There’s a lot you’ll see in Nick and Norah’s Infinite Playlist that is somehow familiar. There are sweet and slightly awkward young adults, witty and erudite beyond their years. There’s romance, and fumbling. There’s a sound track – a very good sound track actually. And there’s a night-time location of bright lights and big noise and a city that never sleeps.

Yet hiding within the familiar clothes and propelled by the familiar story is a uniquely modern, thriving world of diversity. Norah is a Jewish girl in a Catholic school for instance, a fact that’s in fact portrayed as truly unremarkable. Nick by turn is the only straight member of a gay punk band. This does not mark him or his friends out for derision or personal violence – nor the grim traditional movie-fate of being sidelined as the sage sounding boards for the female lead. It does not mark them out for anything at all actually. The gross-out humour is perpetuated by one of the girls. This is all so unremarkable it’s noteworthy.

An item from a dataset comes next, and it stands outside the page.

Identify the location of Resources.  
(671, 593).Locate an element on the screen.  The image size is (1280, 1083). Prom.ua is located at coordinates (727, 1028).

Nick and Norah are clearly destined to fall in love before the night is over – though the movie’s plot points are the obstacles that stand in their way. Geeky Nick is wallowing self-pityingly about his manipulative ex-girlfriend Tris, (she loves him, she loves him not) whilst Norah’s best friend Caroline has gotten outrageously drunk and wandered off into big, bad New York City (cue the gross-out stuff.) But all this – and the somewhat quixotic quest to find out where their favorite band is performing – is merely a backdrop to the blossoming romance.